[Opening Records to process section]
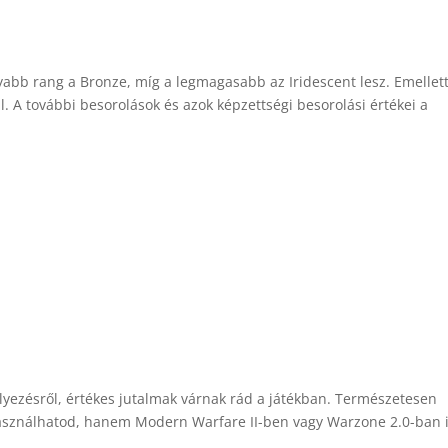
yabb rang a Bronze, míg a legmagasabb az Iridescent lesz. Emellett
l. A további besorolások és azok képzettségi besorolási értékei a
lyezésről, értékes jutalmak várnak rád a játékban. Természetesen
sználhatod, hanem Modern Warfare II-ben vagy Warzone 2.0-ban i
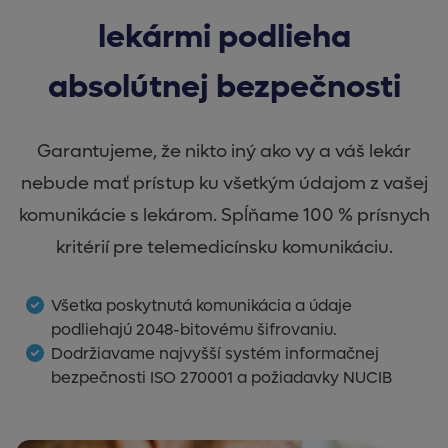
lekármi podlieha
absolútnej bezpečnosti
Garantujeme, že nikto iný ako vy a váš lekár
nebude mať prístup ku všetkým údajom z vašej
komunikácie s lekárom. Spĺňame 100 % prísnych
kritérií pre telemedicínsku komunikáciu.
Všetka poskytnutá komunikácia a údaje
podliehajú 2048-bitovému šifrovaniu.
Dodržiavame najvyšší systém informačnej
bezpečnosti ISO 270001 a požiadavky NUCIB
[Closing Records to process section]
What you have to do:
Repeat exactly the lines from the line containing "podliehajú 2048-bitovému šifrovaniu." through the end of the listing above; both boundary lines are part of the output.

Result:
podliehajú 2048-bitovému šifrovaniu.
Dodržiavame najvyšší systém informačnej
bezpečnosti ISO 270001 a požiadavky NUCIB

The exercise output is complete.